#### EXERCISE BRIEF:
Beginning at the line that includes "Зачем вообще нужна регистрация?" in the entries below, print each line exactly as it appears, through the last one.

Data extracted from a collection

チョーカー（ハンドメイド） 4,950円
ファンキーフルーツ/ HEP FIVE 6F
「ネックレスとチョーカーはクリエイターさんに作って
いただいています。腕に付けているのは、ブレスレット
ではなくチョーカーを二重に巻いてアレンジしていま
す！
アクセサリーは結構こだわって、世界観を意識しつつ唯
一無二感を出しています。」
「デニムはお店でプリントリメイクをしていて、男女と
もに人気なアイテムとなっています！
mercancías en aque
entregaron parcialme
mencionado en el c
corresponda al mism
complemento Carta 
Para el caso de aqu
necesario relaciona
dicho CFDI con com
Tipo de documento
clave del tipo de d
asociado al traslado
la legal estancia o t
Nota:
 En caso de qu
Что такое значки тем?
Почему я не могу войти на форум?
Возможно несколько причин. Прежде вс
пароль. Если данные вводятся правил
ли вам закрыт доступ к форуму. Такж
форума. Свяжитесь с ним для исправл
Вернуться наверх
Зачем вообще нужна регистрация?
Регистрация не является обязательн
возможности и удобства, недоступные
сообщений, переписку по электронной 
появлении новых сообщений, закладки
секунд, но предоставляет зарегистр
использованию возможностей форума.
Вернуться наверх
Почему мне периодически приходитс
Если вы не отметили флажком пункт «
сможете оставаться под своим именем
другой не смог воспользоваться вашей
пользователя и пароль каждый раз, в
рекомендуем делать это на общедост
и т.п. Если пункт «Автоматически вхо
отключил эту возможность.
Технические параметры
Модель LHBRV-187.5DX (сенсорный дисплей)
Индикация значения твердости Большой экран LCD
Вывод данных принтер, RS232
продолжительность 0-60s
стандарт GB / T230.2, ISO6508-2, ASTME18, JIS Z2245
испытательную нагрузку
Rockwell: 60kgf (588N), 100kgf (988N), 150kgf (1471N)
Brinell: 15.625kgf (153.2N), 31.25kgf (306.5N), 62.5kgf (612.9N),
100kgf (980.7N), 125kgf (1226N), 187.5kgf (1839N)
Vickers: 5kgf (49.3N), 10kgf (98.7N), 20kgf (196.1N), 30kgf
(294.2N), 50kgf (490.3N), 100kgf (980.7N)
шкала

#### RESULT:
Зачем вообще нужна регистрация?
Регистрация не является обязательн
возможности и удобства, недоступные
сообщений, переписку по электронной 
появлении новых сообщений, закладки
секунд, но предоставляет зарегистр
использованию возможностей форума.
Вернуться наверх
Почему мне периодически приходитс
Если вы не отметили флажком пункт «
сможете оставаться под своим именем
другой не смог воспользоваться вашей
пользователя и пароль каждый раз, в
рекомендуем делать это на общедост
и т.п. Если пункт «Автоматически вхо
отключил эту возможность.
Технические параметры
Модель LHBRV-187.5DX (сенсорный дисплей)
Индикация значения твердости Большой экран LCD
Вывод данных принтер, RS232
продолжительность 0-60s
стандарт GB / T230.2, ISO6508-2, ASTME18, JIS Z2245
испытательную нагрузку
Rockwell: 60kgf (588N), 100kgf (988N), 150kgf (1471N)
Brinell: 15.625kgf (153.2N), 31.25kgf (306.5N), 62.5kgf (612.9N),
100kgf (980.7N), 125kgf (1226N), 187.5kgf (1839N)
Vickers: 5kgf (49.3N), 10kgf (98.7N), 20kgf (196.1N), 30kgf
(294.2N), 50kgf (490.3N), 100kgf (980.7N)
шкала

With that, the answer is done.